Information architecture core concepts

Some core concepts of information architecture, used for a recent client project

Information architecture core concepts

At MakerX we rarely do information architecture or content strategy projects, so I was excited to be able to return to my IA roots when one of our clients asked us for recommendations on improving the structure and user experience of their software documentation.

We provided 3 things:

  • information architecture core concepts
  • recommendations for their content
  • a migration plan

We provided core concepts to help them to understand why we recommended specific approaches; and to give them tools to make decisions for situations we didn't anticipate.

Clearly we can't share the detailed recommendations, as they are for a specific context, but we can share the core concepts as these relate to a range of information architecture projects.

Without further ado—some information architecture core concepts...

Known and unknown information seeking

Information-seeking behaviours describe how people go about finding and learning. 

The two main types of information-seeking behaviours are known-item and unknown-item.

Known-item tasks

In a known-item task, users generally:

  • Know what they are looking for
  • May have looked for it before
  • Can describe it (they know the terminology)
  • Know where to start looking
  • Know when they’ve found the answer

Examples might include:

  • Finding out what an error message means
  • Checking arguments for an API call
  • Looking up a parameter

Known-item tasks are well-suited to the following solutions as the user has correct (or close to correct) terminology that will quickly lead them to the result:

  • Search
  • Asking a chatbot for an answer
  • A–Z lists

Unknown item tasks

In an unknown (also known as exploratory) task, users generally:

  • Have a broad idea of what they are looking for
  • May not be able to describe it and often don’t know the terminology
  • May not be sure where to start looking
  • May try a number of approaches in a number of locations
  • May attempt many times, over a period of time
  • May never actually complete the information task

Examples might include:

  • Finding out if a specific technology is a good solution for an app they might want to build
  • Learning about core concepts
  • Troubleshooting a problem that they’re unfamiliar with

Learning tasks are always unknown-item tasks.

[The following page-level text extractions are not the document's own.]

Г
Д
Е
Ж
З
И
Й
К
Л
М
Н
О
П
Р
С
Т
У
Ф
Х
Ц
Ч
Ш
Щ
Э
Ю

Unknown-item tasks are well-suited to the following solutions:

  • Start by searching, but often with the wrong term
  • Navigate to parent, sibling and child pages once they’ve found information that looks useful
  • Start at the broadest concept and gradually go into more detail as they learn
  • Find examples to try to understand the concept by example
  • Ask someone for help

Unknown item tasks are best supported by hierarchical content. It is essential to group and sequence the content in a way that helps people both find and follow the content.

Why this matters

Users of software documentation come to it with known-item and unknown-item tasks and both types must be catered for—content for only one type makes the other significantly harder to do. For example, if all content was ordered in A–Z lists, it would be difficult (probably impossible) to figure out how to learn a new concept. But if reference-style content was organised into hierarchies and written descriptively it would be difficult to quickly find and grab a reference.

Technical content authors have familiarity with their content and may default to organising it in a way that supports known-item tasks. Instead, it is important to consider the range of information tasks that users actually need to do, and prepare content for the full range. This is where undertaking user research, getting a fresh pair of eyes or making use of dedicated content writers can help.

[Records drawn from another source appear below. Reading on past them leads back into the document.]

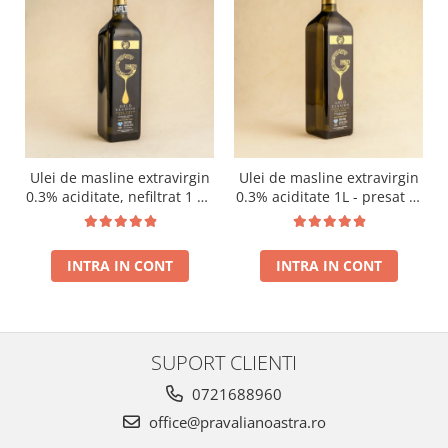
Ulei de masline extravirgin
Ulei de masline extravirgin
0.3% aciditate, nefiltrat 1 L -
0.3% aciditate 1L - presat la
presat la rece RECOLTA
rece RECOLTA NOUA
NOUA
INTRA IN CONT
INTRA IN CONT
SUPORT CLIENTI
0721688960
office@pravalianoastra.ro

When something looks difficult, people think it is difficult

People unconsciously decide how hard or easy a task will be based on how it looks. This seems illogical—we should determine difficulty by the content and concepts themselves. However, we make snap decisions unconsciously.

Which of these seems easier to read?

Two layouts for the same content

A page looks hard when it has:

  • Poorly sequenced navigation
  • A lot of content
  • Poor heading hierarchy
  • Long paragraphs
  • Similar sized paragraphs with nothing to break the rhythm

A page looks easier when it has:

  • Clean, professional, visual design that uses white space well
  • Clear visual hierarchy of headings  
  • A variety of information structures such as bulleted lists, tables, graphics, code snippets, callouts (e.g. tips) and examples
  • A varied page rhythm with different length paragraphs
  • A manageable amount of content
  • Well-organised navigation and well-sequenced content that users can skim

Why this matters

When people are learning, it’s important that they can look at the page and think “This looks like something I can tackle”. If they are looking up a reference, it’s important that they think they can get the information without breaking their flow. 

Creating content that looks easy (and is easy) requires deliberate effort.

People lose trust when they find one thing wrong

Accurate content is important for the obvious reason that it helps people to do what they need to do. 

Accuracy is also important for the less obvious reason that when someone finds an error or something out of date, they can quickly lose trust in the whole content set. This happens because they are now no longer able to determine what will be wrong or right.

Why this matters

Keeping content up to date takes effort, and maintenance plans need to be incorporated into all content creation processes.

Hierarchy is actually fine

Many content guides that say that navigation should only contain 2 levels. The problem with this guideline is that it is illogical for any large documentation set—the only way to achieve this would be to:

  • have a lot of pages to the top level (making very long top level navigation)
  • have a lot of pages at level 2 (same)
  • write very long pages that cover multiple ideas (hard to consume and find information)
  • split the documentation into many ‘sections’, making it difficult as users then need to navigate between sections

There is nothing inherently wrong with hierarchy and hierarchy depth. Hierarchies are a natural aspect of human thinking—we very easily aggregate granular concepts into higher-level concepts and also very easily break broad ideas down into detail. 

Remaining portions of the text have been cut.